Task goal
Could you please retype the records exactly, minus their pictures?

Source data

--------------------------------

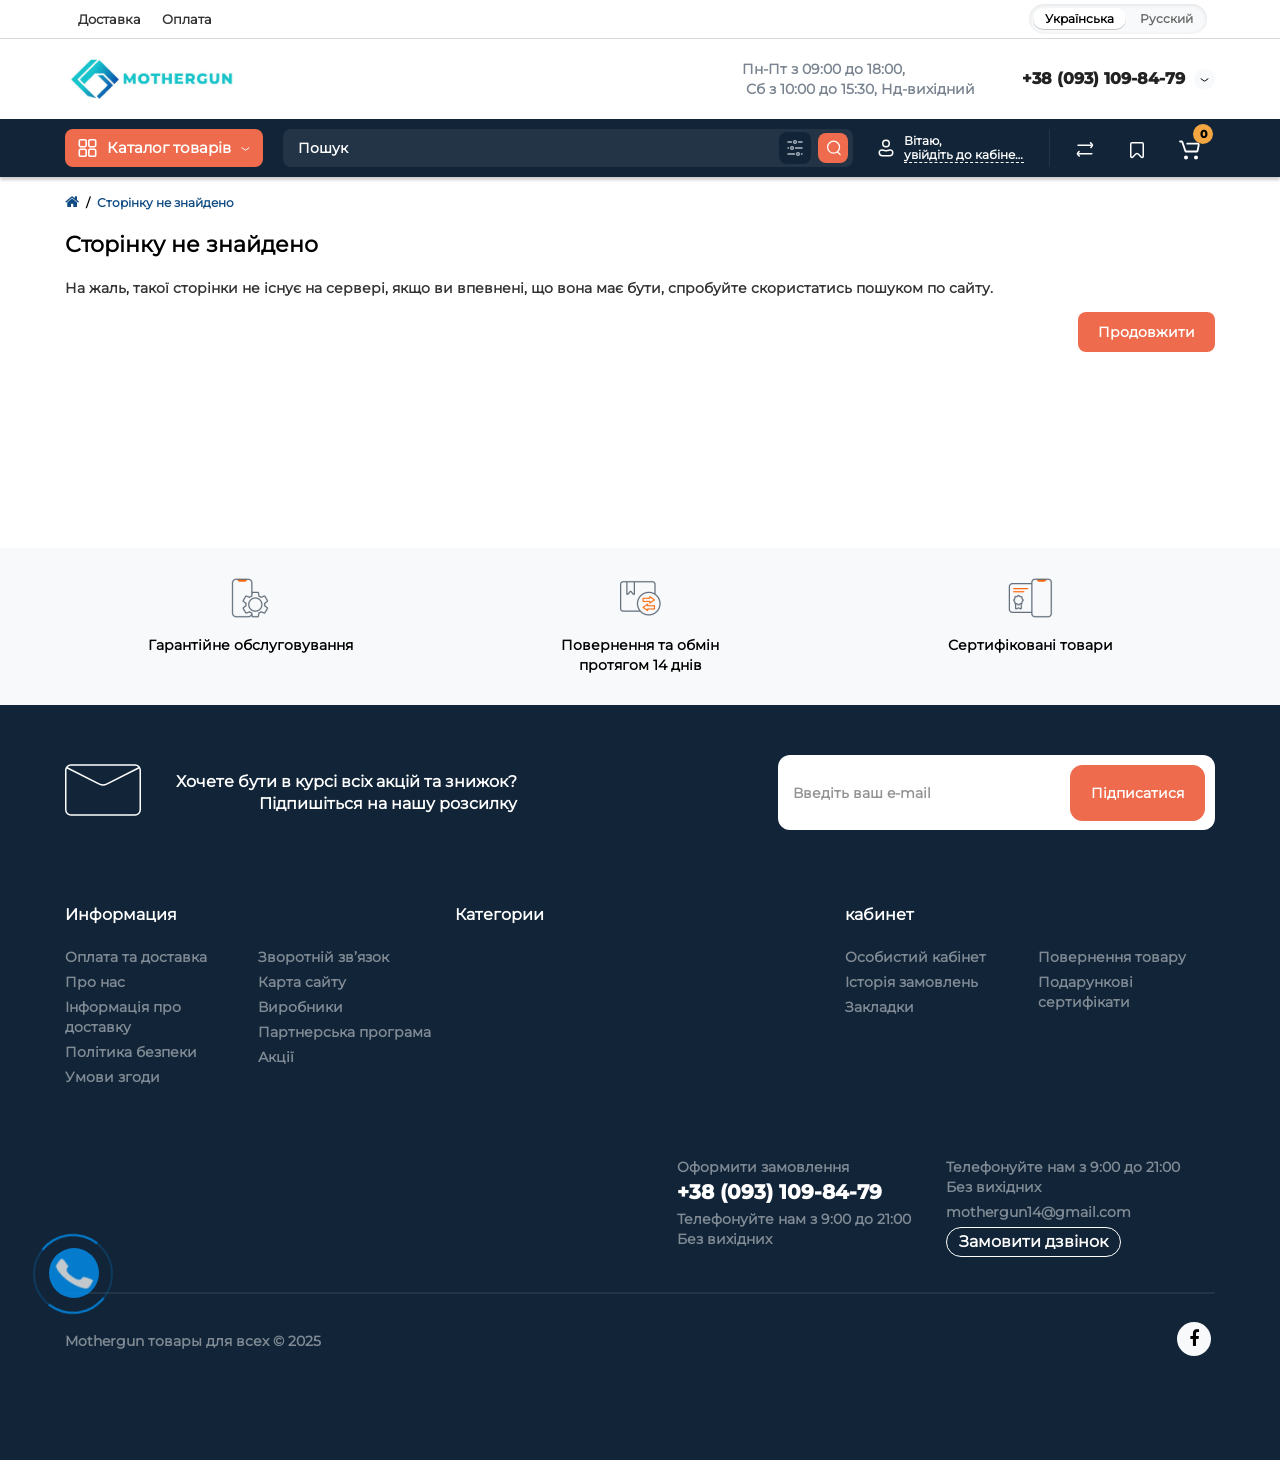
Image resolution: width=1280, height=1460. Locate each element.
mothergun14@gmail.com (1038, 1212)
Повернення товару (1112, 957)
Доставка (109, 19)
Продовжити (1146, 332)
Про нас (95, 982)
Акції (276, 1057)
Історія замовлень (911, 982)
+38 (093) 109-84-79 (1103, 78)
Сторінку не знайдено (165, 202)
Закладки (879, 1007)
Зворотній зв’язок (323, 957)
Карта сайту (302, 982)
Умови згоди (112, 1077)
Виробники (300, 1007)
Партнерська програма (344, 1032)
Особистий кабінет (915, 957)
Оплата (187, 19)
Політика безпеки (131, 1052)
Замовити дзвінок (1033, 1241)
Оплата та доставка (136, 957)
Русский (1166, 18)
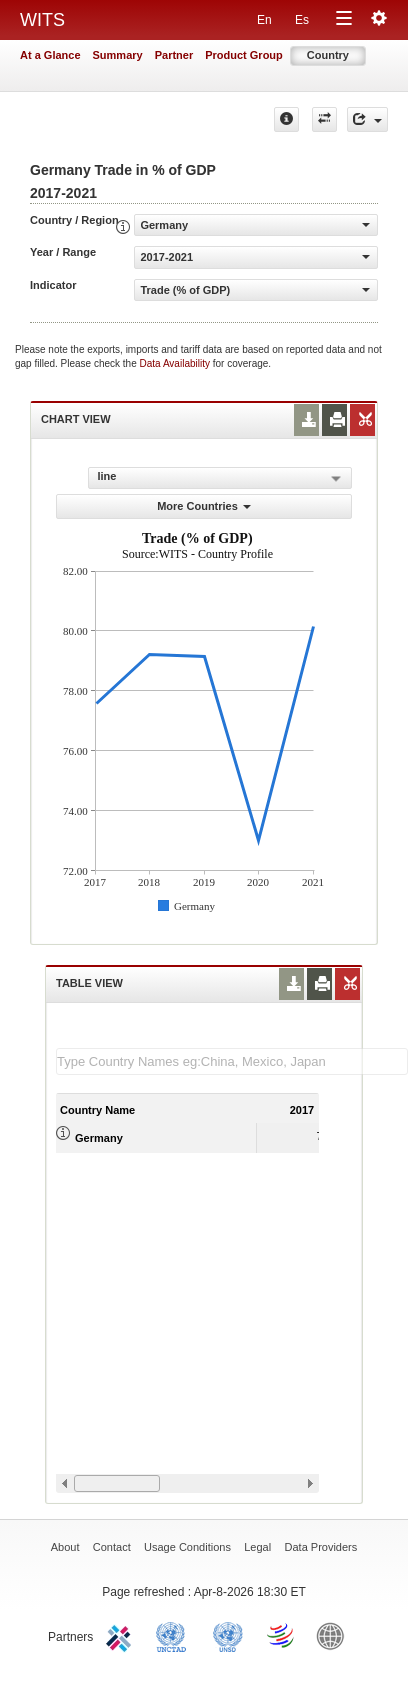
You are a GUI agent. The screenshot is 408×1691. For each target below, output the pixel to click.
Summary (118, 55)
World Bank (335, 1635)
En (264, 20)
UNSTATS (228, 1635)
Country (328, 55)
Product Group (244, 55)
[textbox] (232, 1061)
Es (302, 20)
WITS (42, 20)
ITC (122, 1635)
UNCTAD (175, 1635)
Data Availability (176, 363)
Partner (174, 55)
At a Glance (50, 55)
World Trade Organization (282, 1635)
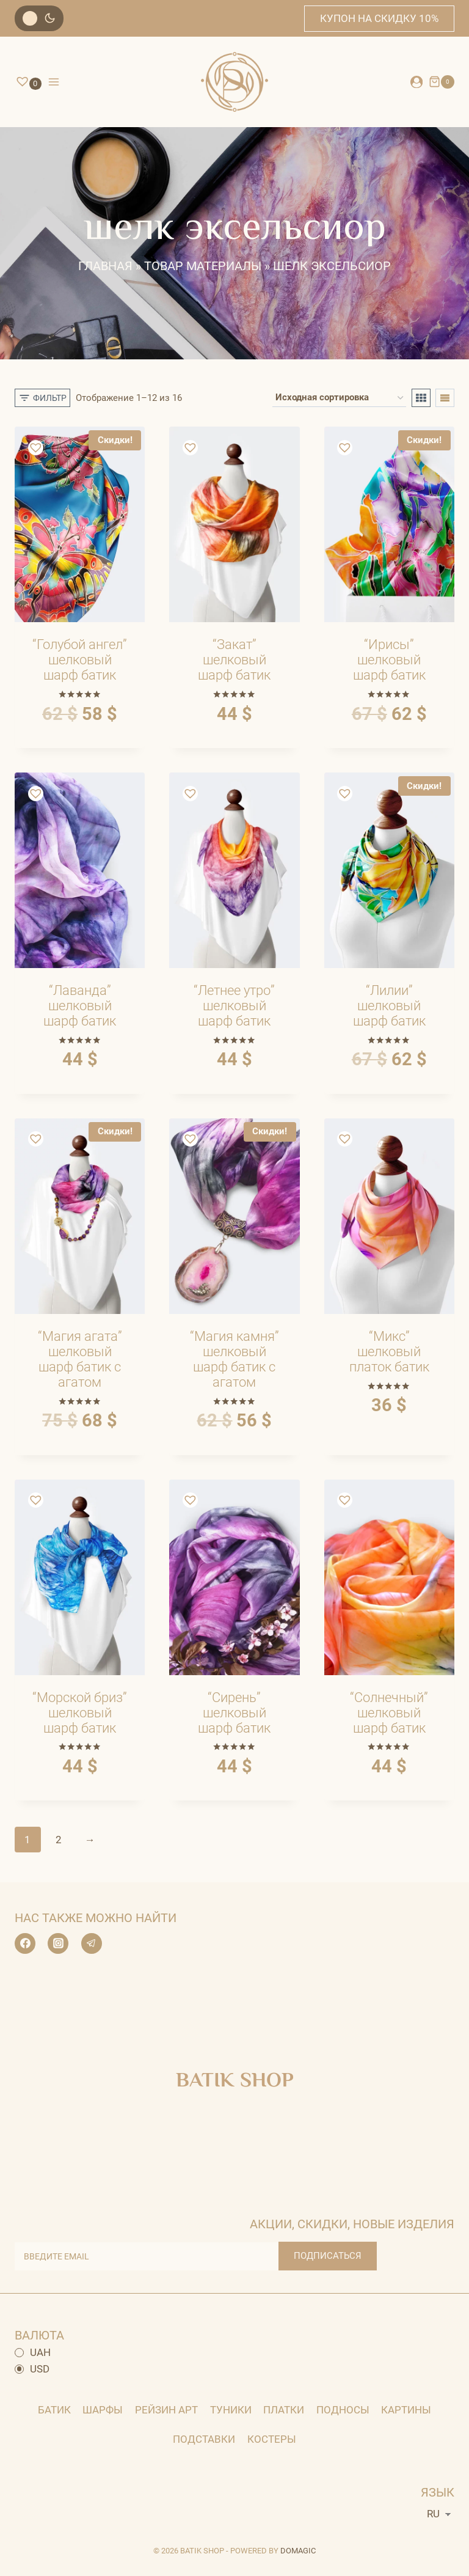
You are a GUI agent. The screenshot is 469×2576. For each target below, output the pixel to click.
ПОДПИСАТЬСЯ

--------------------------------

Solution
Image resolution: width=1280, height=1460. Locate each element.
mothergun14@gmail.com (1038, 1212)
Повернення товару (1112, 957)
Доставка (109, 19)
Продовжити (1146, 332)
Про нас (95, 982)
Акції (276, 1057)
Історія замовлень (911, 982)
+38 (093) 109-84-79 (1103, 78)
Сторінку не знайдено (165, 202)
Закладки (879, 1007)
Зворотній зв’язок (323, 957)
Карта сайту (302, 982)
Умови згоди (112, 1077)
Виробники (300, 1007)
Партнерська програма (344, 1032)
Особистий кабінет (915, 957)
Оплата (187, 19)
Політика безпеки (131, 1052)
Замовити дзвінок (1033, 1241)
Оплата та доставка (136, 957)
Русский (1166, 18)
You are a GUI agent. The screenshot is 408×1691. For each target below, output the pixel to click.
Summary (118, 55)
World Bank (335, 1635)
En (264, 20)
UNSTATS (228, 1635)
Country (328, 55)
Product Group (244, 55)
[textbox] (232, 1061)
Es (302, 20)
WITS (42, 20)
ITC (122, 1635)
UNCTAD (175, 1635)
Data Availability (176, 363)
Partner (174, 55)
At a Glance (50, 55)
World Trade Organization (282, 1635)
You are a GUI agent. The screenshot is 469×2576. For each target below, output the pixel to click.
ПОДПИСАТЬСЯ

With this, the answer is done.